These would actually make a pretty good substitute for a pillow.
I really don’t feel like stuffing a pillowcase with goose feathers one by one again.
Any packaging that has the word chocolate written on it that many times can’t possibly be bad. Oddly enough, they only say the word marshmallow a few times and the word almond even less. Come to think of it, marshmallow isn’t even the first thing that comes to my mind when I see this. Peanut brittle immediately springs forward at the sight of this picture. Now there’s a treat I haven’t had for ages. I think I’m permanently scarred from eating it ever since those diabolical “Snake in The Peanut Brittle Tin” prank that were so popular back in the day. Oh sure, it’s SOOOO much fun to see your “friend” sobbing in a corner because you’ve just ruined their appetite for the brittle until the end of time. It also reminds me of “Little Brittle” from Aqua Teen Hunger Force. For those who don’t know the legendary tale of Mc.Pee Pants, allow me to school you in the trade. You see, the Pee Pants took on many forms. First, as a giant spider. Then, as as giant cow. And finally, as an elderly gentleman known as Little Brittle who seems to be perpetually hooked up to some sort of life support system in a New Jersey hospital. Hospitals are such an odd place to visit. On the one hand, you have the whole life saving aspect of it all. But on the other, dozens of people die there every day.

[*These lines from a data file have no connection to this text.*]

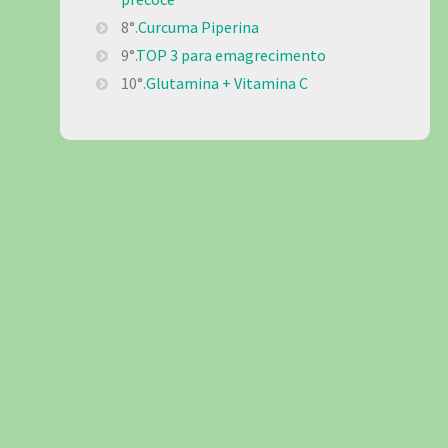
8°.
Curcuma Piperina
9°.
TOP 3 para emagrecimento
10°.
Glutamina + Vitamina C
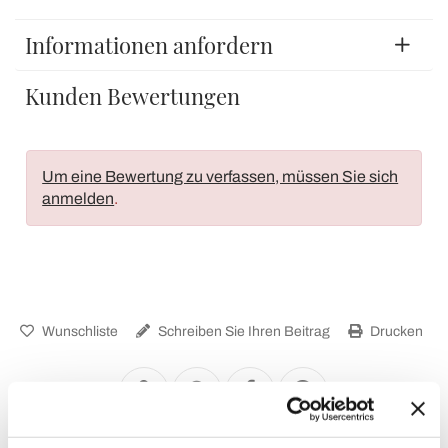
Informationen anfordern
Kunden Bewertungen
Um eine Bewertung zu verfassen, müssen Sie sich
anmelden
.
Wunschliste
Schreiben Sie Ihren Beitrag
Drucken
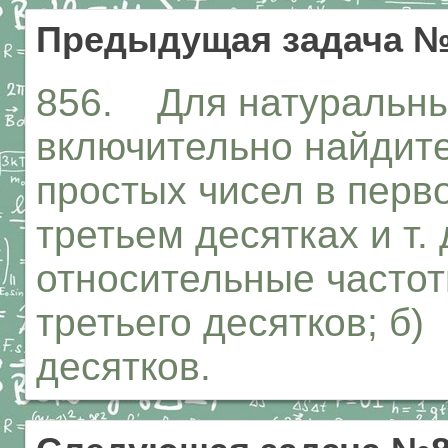
Предыдущая задача №
856. Для натуральных
включительно найдите
простых чисел в перв
третьем десятках и т.
относительные частот
третьего десятков; б)
десятков.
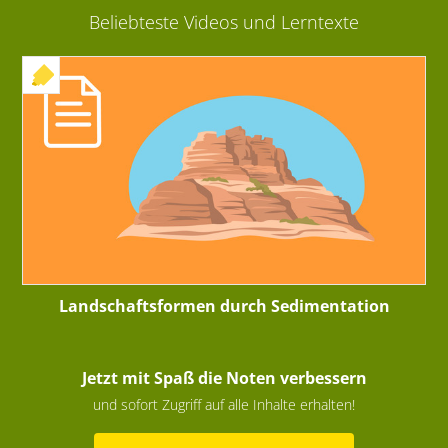
Beliebteste Videos und Lerntexte
+ INTERAKTIVE ÜBUNG
Landschaftsformen durch Sedimentation
Jetzt mit Spaß die Noten verbessern
und sofort Zugriff auf alle Inhalte erhalten!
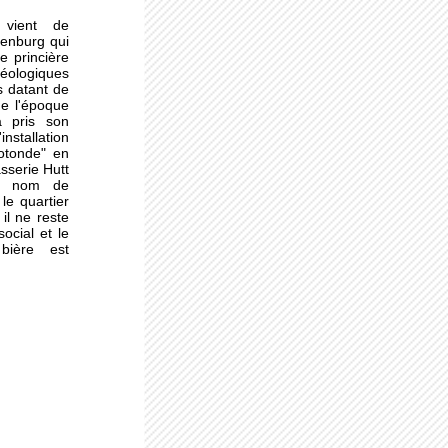
vient de
ile
enburg qui
e princière
héologiques
s datant de
de l'époque
a pris son
le-
nstallation
otonde" en
sserie Hutt
e nom de
le quartier
il ne reste
ie
ocial et le
bière est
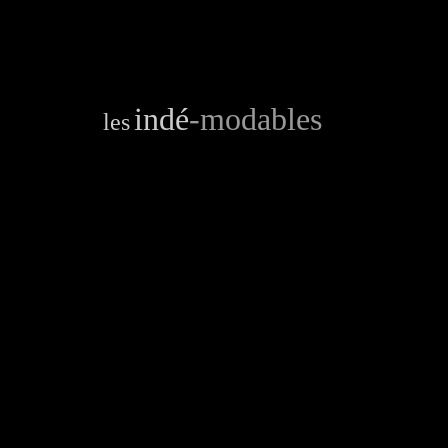
indé
-modables
les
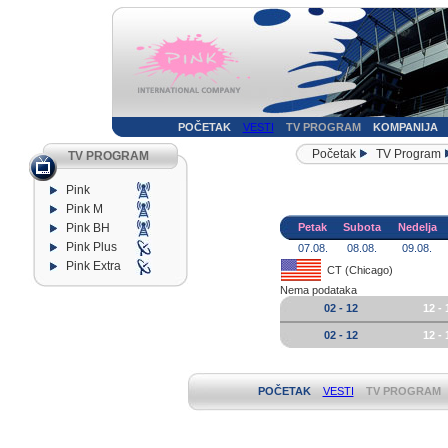
POČETAK
VESTI
TV PROGRAM
KOMPANIJA
Početak
TV Program
TV PROGRAM
Pink
Pink M
Pink BH
Petak
Subota
Nedelja
Pink Plus
07.08.
08.08.
09.08.
Pink Extra
CT (Chicago)
Nema podataka
02 - 12
12 - 
02 - 12
12 - 
POČETAK
VESTI
TV PROGRAM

Working in that environment for any amount of time would probably kill any sense of humanity one would have. Like Dr.Cox from Scrubs. He’s a complete and total jerk to people but deep down he cares. He can’t ever show his caring side because that shows he has vulnerabilities and goes against his whole teaching philosophy. It’s all about the fear for Sir Perry Cox. I will admit, there have been many times when I’ve just wanted to give him a giant bear hug and allow him to feel what it’s like to care again. I know exactly how that would end though.
Good thing I’m already in a hospital because Coxxy would put me in the emergency ward.
Taste, Texture, And Consistency
Clouds. That’s the only word I can think of that would even begin to give these treats any sense of justice. I have not been to a pool in years, so seeing a pool of chocolate as I did with these treats gave me an immeasurable pleasure. Who among us has not dreamed of doing a breaststroke in a 100 foot Olympic sized pool filled to the brim with the finest liquid cocoa concoctions Brazil can churn out? That’s one place I’ve always been conflicted about going to. From the pictures I’ve seen, the women are absolute Goddesses. But from an episode of The Simpsons I’ve seen, it looks like there is an enormous amount of poverty there. Those beaches though man, that might make the whole thing worth it. Not to mention, I’ve always wanted to go to an authentic Brazilian steakhouse. Here in Chicago, we do have quite a few of places that call themselves Brazilian steakhouses, but I want to experience the real thing. That way, I can come back to the states and point out all the little things they might have missed. Although, I suppose they couldn’t legally call themselves that unless they went through some sort of certification processes. That would be a dream job right there, tasting food for a living. Close to what I do now except I would expand my taste buds to other dishes besides dessert. Have I ever reviewed a cheesecake on the show?
Time to call Sara Lee and see if they’ll hire me to be their official cheesecake consultant.
A light and fluffy trip down memory lane. I’d say this is worth picking up for anybody who wants one of the most interesting texture combinations I’ve ever had the pleasure of tasting. Definitely pick it up guys!